Someone thanks God for restored health in the presence of others who are losing ground to a chronic illness. Another stands up to happily express gratefulness to God for the birth of a baby in the presence of those who desperately want a child doctors say they can’t have. The examples are as endless as the inequalities that test our faith and love for one another. Employment/unemployment. Relationships reconciled and broken. Homes bought and lost. Mental health/mental illness. Justice/injustice in court. Joy expressed for sons and daughters returning from war, healthy in body, or troubled in soul, in the presence of those who grieve the loss of their own.
Once again, isn’t this reason to remember that only in Christ can we find perspectives of faith, love, and thanksgiving that are big enough to more than compensate for all of inequalities that we live out in the presence of our God and one another?
Yes, Job said in the presence of his loss, “Naked I came from my mother’s womb, And naked shall I return there.
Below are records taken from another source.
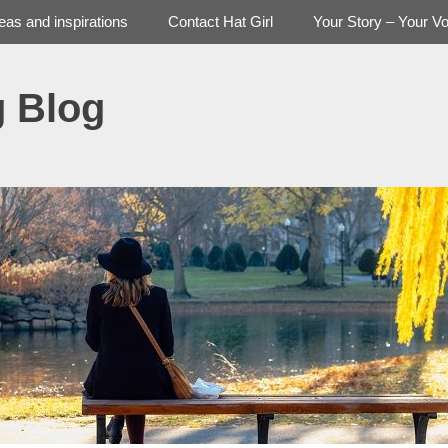
deas and inspirations
Contact Hat Girl
Your Story – Your Vo
g Blog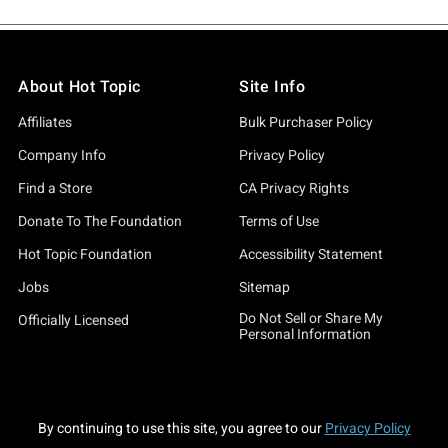
About Hot Topic
Site Info
Affiliates
Bulk Purchaser Policy
Company Info
Privacy Policy
Find a Store
CA Privacy Rights
Donate To The Foundation
Terms of Use
Hot Topic Foundation
Accessibility Statement
Jobs
Sitemap
Do Not Sell or Share My
Officially Licensed
Personal Information
By continuing to use this site, you agree to our
Privacy Policy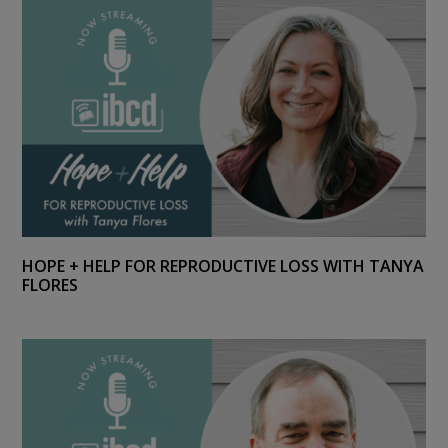
HOPE + HELP FOR REPRODUCTIVE LOSS WITH TANYA
FLORES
The LORD gave, and the LORD has taken away; Blessed be the name of the LORD..” A little later he also said something like “Shall we accept good from the Lord and not trouble?” (Job 1:20-21; 2:10). Let’s just remember, though, that in the days that followed he just about lost his mind in the presence of friends who acted and spoke as if Job had done something that resulted in his suffering while they sat in their self-righteousness.
Seems that we have reason to think of the hurting one who will overhear what we thank our God for today.